EXERCISE OBJECTIVE:
Drop the pictures, then repeat every record exactly as it stands.

ENTRIES SHOWN:

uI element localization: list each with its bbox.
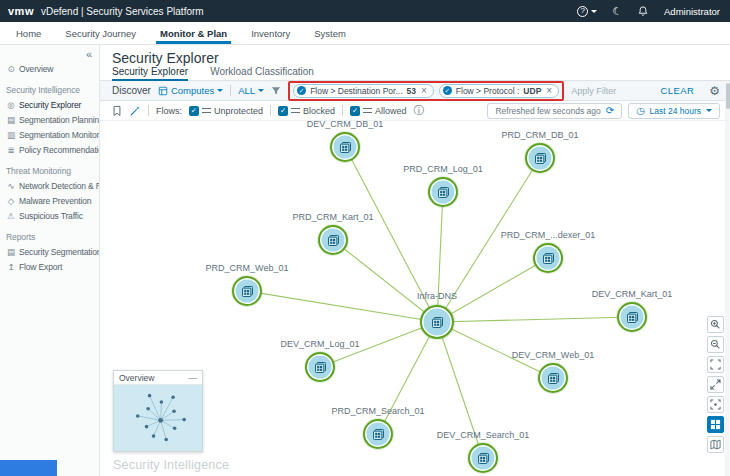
clear-filters-button[interactable]: CLEAR bbox=[661, 85, 695, 96]
export-icon: ↥ bbox=[6, 262, 16, 272]
sidebar-item-label: Security Explorer bbox=[19, 100, 81, 110]
warning-icon: ⚠ bbox=[6, 211, 16, 221]
time-range-dropdown[interactable]: ◷ Last 24 hours bbox=[628, 103, 720, 119]
tab-security-explorer[interactable]: Security Explorer bbox=[112, 65, 188, 80]
graph-node-circle bbox=[617, 302, 647, 332]
filter-chip[interactable]: ✓ Flow > Destination Por... 53 × bbox=[293, 84, 434, 98]
checkbox-label: Unprotected bbox=[214, 106, 263, 116]
graph-node-label: DEV_CRM_Web_01 bbox=[512, 350, 594, 360]
zoom-in-button[interactable] bbox=[707, 316, 724, 333]
divider bbox=[270, 105, 271, 116]
entity-type-value: Computes bbox=[171, 85, 214, 96]
sidebar-item-overview[interactable]: ⊙ Overview bbox=[0, 61, 99, 76]
magic-wand-button[interactable] bbox=[129, 105, 141, 117]
filter-valid-icon: ✓ bbox=[297, 86, 306, 95]
computes-icon bbox=[158, 86, 168, 96]
nav-system[interactable]: System bbox=[302, 22, 358, 44]
graph-node-label: DEV_CRM_DB_01 bbox=[307, 121, 384, 129]
tab-label: Workload Classification bbox=[210, 66, 314, 77]
vm-stack-icon bbox=[476, 451, 491, 466]
vm-stack-icon bbox=[338, 140, 353, 155]
checkbox-checked-icon: ✓ bbox=[189, 106, 199, 116]
nav-home[interactable]: Home bbox=[4, 22, 53, 44]
scope-dropdown[interactable]: ALL bbox=[238, 85, 264, 96]
graph-node-label: DEV_CRM_Search_01 bbox=[437, 430, 530, 440]
sidebar-item-network-detection[interactable]: ∿ Network Detection & Res... bbox=[0, 178, 99, 193]
sidebar-group-header: Reports bbox=[0, 223, 99, 244]
vm-stack-icon bbox=[541, 251, 556, 266]
grid-icon bbox=[710, 419, 721, 430]
graph-node-circle bbox=[305, 352, 335, 382]
info-icon[interactable]: ⓘ bbox=[414, 105, 425, 116]
remove-filter-icon[interactable]: × bbox=[546, 86, 552, 96]
vertical-scrollbar[interactable] bbox=[725, 81, 730, 476]
minimap-panel[interactable]: Overview — bbox=[113, 370, 203, 452]
refresh-status-text: Refreshed few seconds ago bbox=[495, 106, 600, 116]
clock-icon: ◷ bbox=[636, 106, 644, 116]
app-title: vDefend | Security Services Platform bbox=[41, 6, 204, 17]
vm-stack-icon bbox=[313, 360, 328, 375]
user-menu[interactable]: Administrator bbox=[664, 6, 720, 17]
flow-filter-unprotected[interactable]: ✓ Unprotected bbox=[189, 106, 263, 116]
scope-value: ALL bbox=[238, 85, 255, 96]
graph-node-label: DEV_CRM_Kart_01 bbox=[592, 289, 673, 299]
theme-toggle-button[interactable]: ☾ bbox=[612, 6, 622, 17]
graph-node-label: PRD_CRM_...dexer_01 bbox=[501, 230, 596, 240]
flow-line-icon bbox=[202, 108, 211, 113]
report-icon: ▤ bbox=[6, 247, 16, 257]
minimap-viewport[interactable] bbox=[114, 385, 202, 451]
sidebar-item-flow-export[interactable]: ↥ Flow Export bbox=[0, 259, 99, 274]
sidebar-item-label: Overview bbox=[19, 64, 53, 74]
settings-gear-icon[interactable]: ⚙ bbox=[709, 85, 720, 97]
sidebar-item-suspicious-traffic[interactable]: ⚠ Suspicious Traffic bbox=[0, 208, 99, 223]
sidebar-item-label: Malware Prevention bbox=[19, 196, 91, 206]
bottom-left-blue-badge[interactable] bbox=[0, 460, 57, 476]
topology-canvas[interactable]: DEV_CRM_DB_01 PRD_CRM_DB_01 PRD_CRM_Log_… bbox=[100, 121, 730, 476]
policy-icon: ≣ bbox=[6, 145, 16, 155]
chevron-down-icon bbox=[258, 89, 264, 92]
zoom-out-button[interactable] bbox=[707, 336, 724, 353]
help-menu-button[interactable]: ? bbox=[577, 6, 597, 17]
entity-type-dropdown[interactable]: Computes bbox=[158, 85, 223, 96]
expand-arrows-icon bbox=[710, 379, 721, 390]
sidebar-collapse-icon[interactable]: « bbox=[86, 48, 92, 60]
sidebar-item-security-explorer[interactable]: ◎ Security Explorer bbox=[0, 97, 99, 112]
apply-filter-button[interactable]: Apply Filter bbox=[571, 86, 616, 96]
scrollbar-thumb[interactable] bbox=[726, 83, 730, 109]
nav-security-journey[interactable]: Security Journey bbox=[53, 22, 148, 44]
chevron-down-icon bbox=[217, 89, 223, 92]
bookmark-button[interactable] bbox=[112, 105, 122, 117]
expand-button[interactable] bbox=[707, 376, 724, 393]
center-view-button[interactable] bbox=[707, 396, 724, 413]
sidebar-item-segmentation-monitoring[interactable]: ▥ Segmentation Monitoring bbox=[0, 127, 99, 142]
minimize-icon[interactable]: — bbox=[189, 373, 198, 383]
filter-funnel-icon bbox=[271, 86, 281, 96]
filter-chip[interactable]: ✓ Flow > Protocol : UDP × bbox=[439, 84, 559, 98]
filter-valid-icon: ✓ bbox=[443, 86, 452, 95]
sidebar-item-malware-prevention[interactable]: ◇ Malware Prevention bbox=[0, 193, 99, 208]
select-mode-button[interactable] bbox=[707, 416, 724, 433]
moon-icon: ☾ bbox=[612, 6, 622, 17]
minimap-toggle-button[interactable] bbox=[707, 436, 724, 453]
tab-label: Security Explorer bbox=[112, 66, 188, 77]
graph-node-label: PRD_CRM_Log_01 bbox=[403, 164, 483, 174]
vm-stack-icon bbox=[546, 371, 561, 386]
fit-screen-button[interactable] bbox=[707, 356, 724, 373]
center-target-icon bbox=[710, 399, 721, 410]
sidebar-item-segmentation-planning[interactable]: ▤ Segmentation Planning bbox=[0, 112, 99, 127]
notifications-button[interactable] bbox=[637, 5, 649, 17]
tab-workload-classification[interactable]: Workload Classification bbox=[210, 65, 314, 80]
chevron-down-icon bbox=[706, 109, 712, 112]
flow-line-icon bbox=[291, 108, 300, 113]
refresh-icon[interactable]: ⟳ bbox=[606, 106, 614, 116]
flow-filter-blocked[interactable]: ✓ Blocked bbox=[278, 106, 335, 116]
sidebar-group-header: Threat Monitoring bbox=[0, 157, 99, 178]
remove-filter-icon[interactable]: × bbox=[421, 86, 427, 96]
nav-monitor-and-plan[interactable]: Monitor & Plan bbox=[148, 22, 239, 44]
magic-wand-icon bbox=[129, 105, 141, 117]
flow-filter-allowed[interactable]: ✓ Allowed bbox=[350, 106, 407, 116]
nav-inventory[interactable]: Inventory bbox=[239, 22, 302, 44]
sidebar-item-policy-recommendations[interactable]: ≣ Policy Recommendations bbox=[0, 142, 99, 157]
graph-node-label: DEV_CRM_Log_01 bbox=[280, 339, 359, 349]
sidebar-item-security-segmentation-report[interactable]: ▤ Security Segmentation R... bbox=[0, 244, 99, 259]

TASK ANSWER:
uI element localization: list each with its bbox.
clear-filters-button[interactable]: CLEAR bbox=[661, 85, 695, 96]
export-icon: ↥ bbox=[6, 262, 16, 272]
sidebar-item-label: Security Explorer bbox=[19, 100, 81, 110]
warning-icon: ⚠ bbox=[6, 211, 16, 221]
time-range-dropdown[interactable]: ◷ Last 24 hours bbox=[628, 103, 720, 119]
tab-security-explorer[interactable]: Security Explorer bbox=[112, 65, 188, 80]
graph-node-circle bbox=[617, 302, 647, 332]
filter-chip[interactable]: ✓ Flow > Destination Por... 53 × bbox=[293, 84, 434, 98]
checkbox-label: Unprotected bbox=[214, 106, 263, 116]
graph-node-label: DEV_CRM_Web_01 bbox=[512, 350, 594, 360]
zoom-in-button[interactable] bbox=[707, 316, 724, 333]
divider bbox=[270, 105, 271, 116]
entity-type-value: Computes bbox=[171, 85, 214, 96]
sidebar-item-overview[interactable]: ⊙ Overview bbox=[0, 61, 99, 76]
magic-wand-button[interactable] bbox=[129, 105, 141, 117]
filter-valid-icon: ✓ bbox=[297, 86, 306, 95]
computes-icon bbox=[158, 86, 168, 96]
nav-system[interactable]: System bbox=[302, 22, 358, 44]
graph-node-label: DEV_CRM_DB_01 bbox=[307, 121, 384, 129]
tab-label: Workload Classification bbox=[210, 66, 314, 77]
vm-stack-icon bbox=[476, 451, 491, 466]
vm-stack-icon bbox=[338, 140, 353, 155]
checkbox-checked-icon: ✓ bbox=[189, 106, 199, 116]
nav-home[interactable]: Home bbox=[4, 22, 53, 44]
scope-dropdown[interactable]: ALL bbox=[238, 85, 264, 96]
graph-node-label: DEV_CRM_Search_01 bbox=[437, 430, 530, 440]
sidebar-item-network-detection[interactable]: ∿ Network Detection & Res... bbox=[0, 178, 99, 193]
sidebar-group-header: Reports bbox=[0, 223, 99, 244]
vm-stack-icon bbox=[541, 251, 556, 266]
grid-icon bbox=[710, 419, 721, 430]
graph-node-circle bbox=[305, 352, 335, 382]
info-icon[interactable]: ⓘ bbox=[414, 105, 425, 116]
remove-filter-icon[interactable]: × bbox=[546, 86, 552, 96]
vertical-scrollbar[interactable] bbox=[725, 81, 730, 476]
minimap-panel[interactable]: Overview — bbox=[113, 370, 203, 452]
refresh-status-text: Refreshed few seconds ago bbox=[495, 106, 600, 116]
clock-icon: ◷ bbox=[636, 106, 644, 116]
app-title: vDefend | Security Services Platform bbox=[41, 6, 204, 17]
vm-stack-icon bbox=[313, 360, 328, 375]
user-menu[interactable]: Administrator bbox=[664, 6, 720, 17]
flow-filter-unprotected[interactable]: ✓ Unprotected bbox=[189, 106, 263, 116]
scope-value: ALL bbox=[238, 85, 255, 96]
graph-node-label: DEV_CRM_Kart_01 bbox=[592, 289, 673, 299]
theme-toggle-button[interactable]: ☾ bbox=[612, 6, 622, 17]
graph-node-label: PRD_CRM_...dexer_01 bbox=[501, 230, 596, 240]
flow-line-icon bbox=[202, 108, 211, 113]
report-icon: ▤ bbox=[6, 247, 16, 257]
minimap-viewport[interactable] bbox=[114, 385, 202, 451]
sidebar-item-flow-export[interactable]: ↥ Flow Export bbox=[0, 259, 99, 274]
sidebar-item-label: Overview bbox=[19, 64, 53, 74]
settings-gear-icon[interactable]: ⚙ bbox=[709, 85, 720, 97]
sidebar-item-suspicious-traffic[interactable]: ⚠ Suspicious Traffic bbox=[0, 208, 99, 223]
sidebar-item-label: Malware Prevention bbox=[19, 196, 91, 206]
bottom-left-blue-badge[interactable] bbox=[0, 460, 57, 476]
topology-canvas[interactable]: DEV_CRM_DB_01 PRD_CRM_DB_01 PRD_CRM_Log_… bbox=[100, 121, 730, 476]
policy-icon: ≣ bbox=[6, 145, 16, 155]
chevron-down-icon bbox=[258, 89, 264, 92]
zoom-out-button[interactable] bbox=[707, 336, 724, 353]
help-menu-button[interactable]: ? bbox=[577, 6, 597, 17]
entity-type-dropdown[interactable]: Computes bbox=[158, 85, 223, 96]
expand-arrows-icon bbox=[710, 379, 721, 390]
sidebar-collapse-icon[interactable]: « bbox=[86, 48, 92, 60]
sidebar-item-security-explorer[interactable]: ◎ Security Explorer bbox=[0, 97, 99, 112]
apply-filter-button[interactable]: Apply Filter bbox=[571, 86, 616, 96]
scrollbar-thumb[interactable] bbox=[726, 83, 730, 109]
nav-security-journey[interactable]: Security Journey bbox=[53, 22, 148, 44]
chevron-down-icon bbox=[217, 89, 223, 92]
bookmark-button[interactable] bbox=[112, 105, 122, 117]
expand-button[interactable] bbox=[707, 376, 724, 393]
center-view-button[interactable] bbox=[707, 396, 724, 413]
sidebar-item-segmentation-monitoring[interactable]: ▥ Segmentation Monitoring bbox=[0, 127, 99, 142]
minimize-icon[interactable]: — bbox=[189, 373, 198, 383]
filter-funnel-icon bbox=[271, 86, 281, 96]
filter-chip[interactable]: ✓ Flow > Protocol : UDP × bbox=[439, 84, 559, 98]
filter-valid-icon: ✓ bbox=[443, 86, 452, 95]
sidebar-item-malware-prevention[interactable]: ◇ Malware Prevention bbox=[0, 193, 99, 208]
select-mode-button[interactable] bbox=[707, 416, 724, 433]
moon-icon: ☾ bbox=[612, 6, 622, 17]
minimap-toggle-button[interactable] bbox=[707, 436, 724, 453]
tab-label: Security Explorer bbox=[112, 66, 188, 77]
graph-node-label: PRD_CRM_Log_01 bbox=[403, 164, 483, 174]
vm-stack-icon bbox=[546, 371, 561, 386]
fit-screen-button[interactable] bbox=[707, 356, 724, 373]
center-target-icon bbox=[710, 399, 721, 410]
sidebar-item-segmentation-planning[interactable]: ▤ Segmentation Planning bbox=[0, 112, 99, 127]
notifications-button[interactable] bbox=[637, 5, 649, 17]
tab-workload-classification[interactable]: Workload Classification bbox=[210, 65, 314, 80]
chevron-down-icon bbox=[706, 109, 712, 112]
flow-line-icon bbox=[291, 108, 300, 113]
refresh-icon[interactable]: ⟳ bbox=[606, 106, 614, 116]
flow-filter-blocked[interactable]: ✓ Blocked bbox=[278, 106, 335, 116]
sidebar-group-header: Threat Monitoring bbox=[0, 157, 99, 178]
remove-filter-icon[interactable]: × bbox=[421, 86, 427, 96]
nav-monitor-and-plan[interactable]: Monitor & Plan bbox=[148, 22, 239, 44]
magic-wand-icon bbox=[129, 105, 141, 117]
flow-filter-allowed[interactable]: ✓ Allowed bbox=[350, 106, 407, 116]
nav-inventory[interactable]: Inventory bbox=[239, 22, 302, 44]
sidebar-item-policy-recommendations[interactable]: ≣ Policy Recommendations bbox=[0, 142, 99, 157]
graph-node-label: DEV_CRM_Log_01 bbox=[280, 339, 359, 349]
sidebar-item-security-segmentation-report[interactable]: ▤ Security Segmentation R... bbox=[0, 244, 99, 259]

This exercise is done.